The suggested structure may not suit everyone but the point of this post is to illustrate a command-line utility called Cookiecutter that can be used to template a project as per the example in the guide. This will ensure that each of your projects follows a well defined structure. My example below was adapted from an example that no longer exists. For other tutorials, please see the official documentation.
To get started, install Cookiecutter using pip.
pip install cookiecutter
We will now create a new directory for our template and move into the new directory.
mkdir new_project && cd new_project
Now we will create the same directory structure as Figure 1 but with templating tags. These tags will be used in the cookiecutter.json file.
mkdir {{cookiecutter.project_name}} && cd {{cookiecutter.project_name}}
mkdir {{cookiecutter.documentation}}
mkdir {{cookiecutter.data}}
mkdir {{cookiecutter.source}}
mkdir {{cookiecutter.bin}}
mkdir {{cookiecutter.results}}
I usually have a README file inside each project directory that provides a general overview of the project. We will use a nice README template that we can download using wget
and then replace the Project Title with a templating tag.
url=https://gist.githubusercontent.com/PurpleBooth/109311bb0361f32d87a2/raw/824da51d0763e6855c338cc8107b2ff890e7dd43/README-Template.md
wget -O - ${url} \
| sed 's/Project Title/{{cookiecutter.project_name}}/' \
> {{cookiecutter.README}}.md
Finally, we need to create the cookiecutter.json
file, which will reside in the new_project
directory.
cat <<EOF > cookiecutter.json
{
"project_name": "new_project",
"documentation": "doc",
"data": "data",
"source": "src",
"bin": "bin",
"results": "results",
"README": "README"
}
EOF
If you followed the steps above, you should have this directory structure inside the new_project
directory.
tree --charset unicode new_project/
new_project/
|-- cookiecutter.json
`-- {{cookiecutter.project_name}}
|-- {{cookiecutter.README}}.md
|-- {{cookiecutter.bin}}
|-- {{cookiecutter.data}}
|-- {{cookiecutter.documentation}}
|-- {{cookiecutter.results}}
`-- {{cookiecutter.source}}
6 directories, 2 files
To use our newly created template, move into the directory where you want to create the new project. I will use the same directory as where I created the new_project
directory.

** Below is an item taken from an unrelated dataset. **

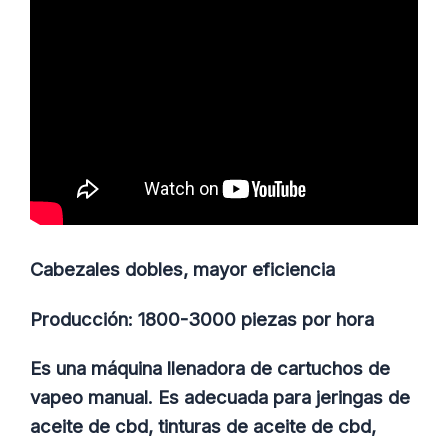
Cabezales dobles, mayor eficiencia
Producción: 1800-3000 piezas por hora
Es una máquina llenadora de cartuchos de
vapeo manual. Es adecuada para jeringas de
aceite de cbd, tinturas de aceite de cbd,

I will also use the default values except for the project_name
when creating the project.
cookiecutter new_project/
project_name [new_project]: msms
documentation [doc]:
data [data]:
source [src]:
bin [bin]:
results [results]:
README [README]:
tree --charset unicode msms/
msms/
|-- README.md
|-- bin
|-- data
|-- doc
|-- results
`-- src
5 directories, 1 file
head -1 msms/README.md
# msms
Summary
As stated in the basic tutorial (that no longer exists):
Cookiecutter takes a source directory tree and copies it into your new project. It replaces all the names that it finds surrounded by templating tags {{ and }} with names that it finds in the file cookiecutter.json. That’s basically it.
There are a lot of features provided by Cookiecutter and a lot of project templates that you can use and adapt to your liking.
This work is licensed under a Creative Commons
Attribution 4.0 International License.
Thanks for a great blog with a lot of great content such as cookiecutter which I have begun to implement in my projects.
It seems like you have a comma to much in your final line in you json file.
Cheers
Thanks Simon! In the file on my computer, I actually didn’t have the comma. Don’t know how it snuck in 🙂 I’ve updated the post.